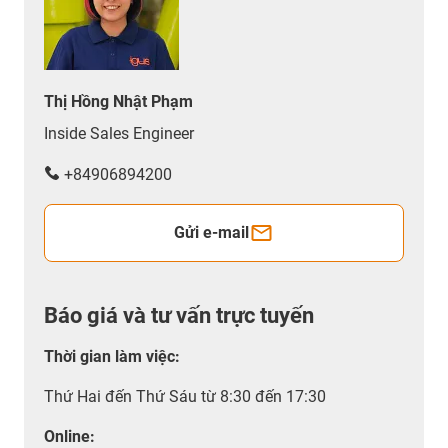
Thị Hồng Nhật Phạm
Inside Sales Engineer
+84906894200
Gửi e-mail
Báo giá và tư vấn trực tuyến
Thời gian làm việc
:
Thứ Hai đến Thứ Sáu từ 8:30 đến 17:30
Online:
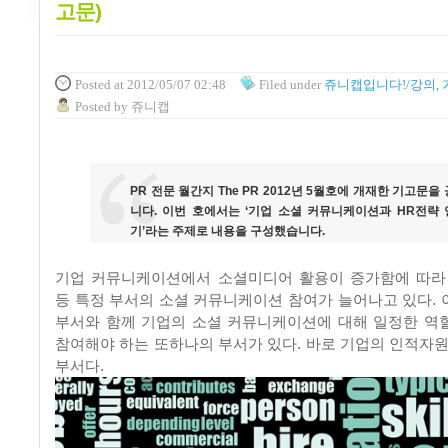
고문)
Posted
at 2012/05/07 02:48
Filed
under
쥬니캡입니다!/강의, 
Posted
by
쥬니캡
PR 전문 월간지 The PR 2012년 5월호에 개재한 기고문을
니다. 이번 호에서는 ‘기업 소셜 커뮤니케이션과 HR전략
기’라는 주제로 내용을 구성했습니다.
기업 커뮤니케이션에서 소셜미디어 활용이 증가함에 따라
등 특정 부서의 소셜 커뮤니케이션 참여가 늘어나고 있다. 
부서와 함께 기업의 소셜 커뮤니케이션에 대해 일정한 역
참여해야 하는 또하나의 부서가 있다. 바로 기업의 인적자원
부서다.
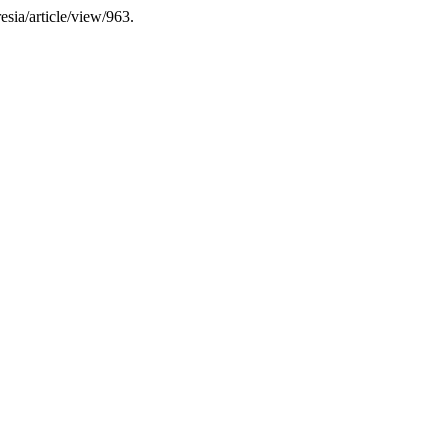
esia/article/view/963.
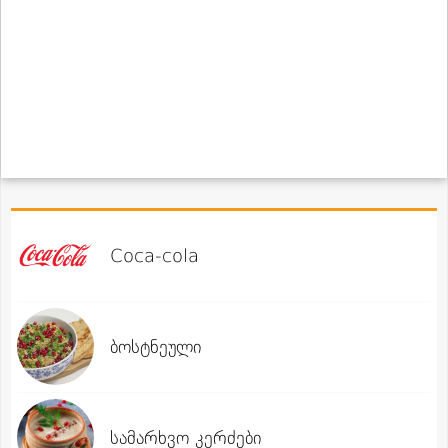
Coca-cola
ბოსტნეული
სამარხვო კერძები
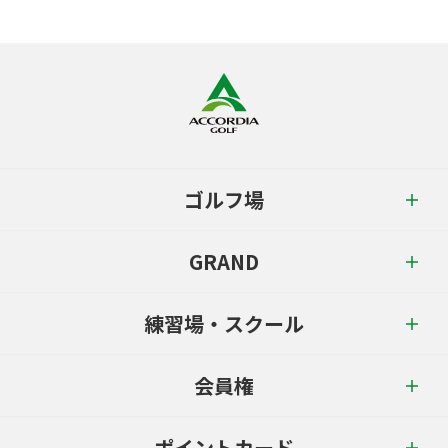
ゴルフ場
GRAND
練習場・スクール
会員権
ポイントカード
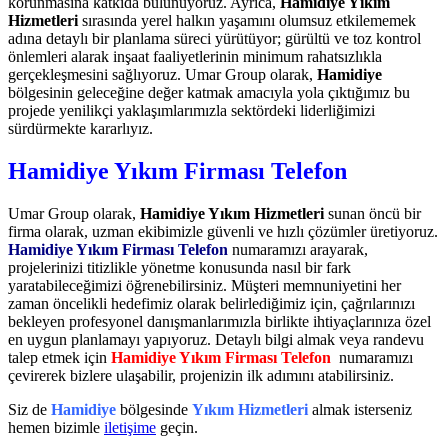
korunmasına katkıda bulunuyoruz. Ayrıca,
Hamidiye Yıkım
Hizmetleri
sırasında yerel halkın yaşamını olumsuz etkilememek
adına detaylı bir planlama süreci yürütüyor; gürültü ve toz kontrol
önlemleri alarak inşaat faaliyetlerinin minimum rahatsızlıkla
gerçekleşmesini sağlıyoruz. Umar Group olarak,
Hamidiye
bölgesinin geleceğine değer katmak amacıyla yola çıktığımız bu
projede yenilikçi yaklaşımlarımızla sektördeki liderliğimizi
sürdürmekte kararlıyız.
Hamidiye Yıkım Firması Telefon
Umar Group olarak,
Hamidiye Yıkım Hizmetleri
sunan öncü bir
firma olarak, uzman ekibimizle güvenli ve hızlı çözümler üretiyoruz.
Hamidiye Yıkım Firması Telefon
numaramızı arayarak,
projelerinizi titizlikle yönetme konusunda nasıl bir fark
yaratabileceğimizi öğrenebilirsiniz. Müşteri memnuniyetini her
zaman öncelikli hedefimiz olarak belirlediğimiz için, çağrılarınızı
bekleyen profesyonel danışmanlarımızla birlikte ihtiyaçlarınıza özel
en uygun planlamayı yapıyoruz. Detaylı bilgi almak veya randevu
talep etmek için
Hamidiye Yıkım Firması Telefon
numaramızı
çevirerek bizlere ulaşabilir, projenizin ilk adımını atabilirsiniz.
Siz de
Hamidiye
bölgesinde
Yıkım Hizmetleri
almak isterseniz
hemen bizimle
iletişime
geçin.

WHAT YOU HAVE TO DO ▸ Exclude every picture and restate the listing word for word.

RESULT ▸
Thị Hồng Nhật Phạm
Inside Sales Engineer
+84906894200
Gửi e-mail
Báo giá và tư vấn trực tuyến
Thời gian làm việc
:
Thứ Hai đến Thứ Sáu từ 8:30 đến 17:30
Online:
고문)
Posted
at 2012/05/07 02:48
Filed
under
쥬니캡입니다!/강의, 
Posted
by
쥬니캡
PR 전문 월간지 The PR 2012년 5월호에 개재한 기고문을
니다. 이번 호에서는 ‘기업 소셜 커뮤니케이션과 HR전략
기’라는 주제로 내용을 구성했습니다.
기업 커뮤니케이션에서 소셜미디어 활용이 증가함에 따라
등 특정 부서의 소셜 커뮤니케이션 참여가 늘어나고 있다. 
부서와 함께 기업의 소셜 커뮤니케이션에 대해 일정한 역
참여해야 하는 또하나의 부서가 있다. 바로 기업의 인적자원
부서다.
esia/article/view/963.
Coca-cola
ბოსტნეული
სამარხვო კერძები
ゴルフ場
GRAND
練習場・スクール
会員権
ポイントカード
korunmasına katkıda bulunuyoruz. Ayrıca,
Hamidiye Yıkım
Hizmetleri
sırasında yerel halkın yaşamını olumsuz etkilememek
adına detaylı bir planlama süreci yürütüyor; gürültü ve toz kontrol
önlemleri alarak inşaat faaliyetlerinin minimum rahatsızlıkla
gerçekleşmesini sağlıyoruz. Umar Group olarak,
Hamidiye
bölgesinin geleceğine değer katmak amacıyla yola çıktığımız bu
projede yenilikçi yaklaşımlarımızla sektördeki liderliğimizi
sürdürmekte kararlıyız.
Hamidiye Yıkım Firması Telefon
Umar Group olarak,
Hamidiye Yıkım Hizmetleri
sunan öncü bir
firma olarak, uzman ekibimizle güvenli ve hızlı çözümler üretiyoruz.
Hamidiye Yıkım Firması Telefon
numaramızı arayarak,
projelerinizi titizlikle yönetme konusunda nasıl bir fark
yaratabileceğimizi öğrenebilirsiniz. Müşteri memnuniyetini her
zaman öncelikli hedefimiz olarak belirlediğimiz için, çağrılarınızı
bekleyen profesyonel danışmanlarımızla birlikte ihtiyaçlarınıza özel
en uygun planlamayı yapıyoruz. Detaylı bilgi almak veya randevu
talep etmek için
Hamidiye Yıkım Firması Telefon
numaramızı
çevirerek bizlere ulaşabilir, projenizin ilk adımını atabilirsiniz.
Siz de
Hamidiye
bölgesinde
Yıkım Hizmetleri
almak isterseniz
hemen bizimle
iletişime
geçin.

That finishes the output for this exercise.